Kubeconf 2018: The Overview

I attended KubeConf 2018 in Seattle a week ago. I’ve decided to distill the core concepts that I think are important from the conference into this blog post.

I can categorize what the conference was trying to push into 5 concepts:

  • Observability is King
  • Do 1 Thing Well
  • Choose Tools Appropriately
  • Everyone Needs to know Cloud Ops
  • Be Cloud Provider Agnostic

These aren’t new ideas but they were so prominent and spoken about in so many ways that they seemed novel and obvious.

Observability is King

observability is a measure of how well internal states of a system can be inferred from knowledge of its external outputs.

Observability was pushed so much at Kubeconf and was the star of the show. It seemed that all the major tools and new features in Kubernetes were all about increasing visibility into the systems that you run and the systems that you rely on.

Envoy and Istio are chosen not only for performance reasons but because people needed a way to observe the network they rely on.

Working in the cloud, you quickly realise that not every scenario and failure can be tested for. It’s a much better idea to observe what is going on in production and when the alert when things fail.

Prometheus has now been used extensively in production and has been rolled out in many, many different ways across people’s systems. It along with Jaegar seem to be where the industry is moving and consolidating around.

Even Kubernetes has increased its metric output as it realised that it was required to better maintain the cluster.

Do 1 Thing Well

In an architecture, doing 1 thing well means making sure that each individual part of the system does 1 thing, and has a clear boundary around that 1 thing. This clear boundary means that things become easier to debug, easier to reason about, and easier to compose into something larger.

In the tooling space, pick the tool that is easiest to compose with other tools and that only does 1 thing.

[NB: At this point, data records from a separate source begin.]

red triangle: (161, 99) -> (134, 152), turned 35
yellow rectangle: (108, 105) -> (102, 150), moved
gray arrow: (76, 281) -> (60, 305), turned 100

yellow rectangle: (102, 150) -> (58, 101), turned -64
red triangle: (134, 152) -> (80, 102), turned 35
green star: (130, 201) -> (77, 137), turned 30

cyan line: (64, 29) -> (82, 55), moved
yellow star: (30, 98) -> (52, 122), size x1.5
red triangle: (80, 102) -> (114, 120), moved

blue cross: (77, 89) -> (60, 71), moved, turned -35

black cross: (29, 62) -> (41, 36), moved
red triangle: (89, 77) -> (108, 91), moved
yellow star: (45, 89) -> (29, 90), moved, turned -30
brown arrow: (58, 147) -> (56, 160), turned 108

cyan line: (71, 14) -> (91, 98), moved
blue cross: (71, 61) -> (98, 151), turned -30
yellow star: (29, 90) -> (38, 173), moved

This allows you to fully leverage it and compose it into your system.

In business, doing 1 thing well is about focusing on what is core to your business and outsourcing what isn’t. Making sure to do 1 thing well, allows you to be agile enough to change and compose what you provide as necessary and gives focus to the product.

Being able to seperate out each part into the 1 thing it does also allows for a better idea of how that thing is being used. This means, that backwards compatibility becomes easier to manage and reliability then increases 10 fold.

Choose Tools Appropriately

Everyone loves tools. Everyone has too many tools. Consolidate into what is necessary, and discard what isn’t.

Choosing the right tools is incredibily important and they should be chosen with care. An acronym that was mentioned was:

AEIOU:

  • Applicable: does this tool solve the issue at hand?
  • Enterprise Readiness: Is this tool ready for scale?
  • Integrate: Can this tool be easily integrated into the platform?
  • Overhead: How much maintainance does this tool require?
  • Useful: Is this tool actually useful?

Using this acroynm helps to better evaluate if a tool is right for the job or whether doing something in house is needed.

Everyone needs to know Cloud Ops

To really embrace the cloud, you need a large amount of knowledge in using the cloud. It’s synonomous with relearning how to run a server except now its much more complicated.

Being able to get everyone trained up to understand how things run in the cloud (or on Kubernetes) means that it’s easier for them to reason about how the system interacts. Developers and others need to know how to run and debug their code in any environment.

The good thing is that now that Kubernetes is becoming the defactor standard, its becoming much more valuable to learn how things run on Kubernetes and the learnings are much more standardised and universal than ever before.

Be Cloud Provider Agnostic

Kubernetes is a great platform for shipping code anywhere. Your servers, your customer’s servers, or someone else’s. This also means that writing your code to be cloud agnostic is vital.

If you want to truly be able to deploy anywhere, you need to minimise your dependencies on anything that isn’t installable on kubernetes.

There were a few case studies about how a multitude of products were shipped on their customer’s servers through the use of kubernetes.


Hopefully, these concepts will bring the same amount of inspiration that KubeConf has done for me!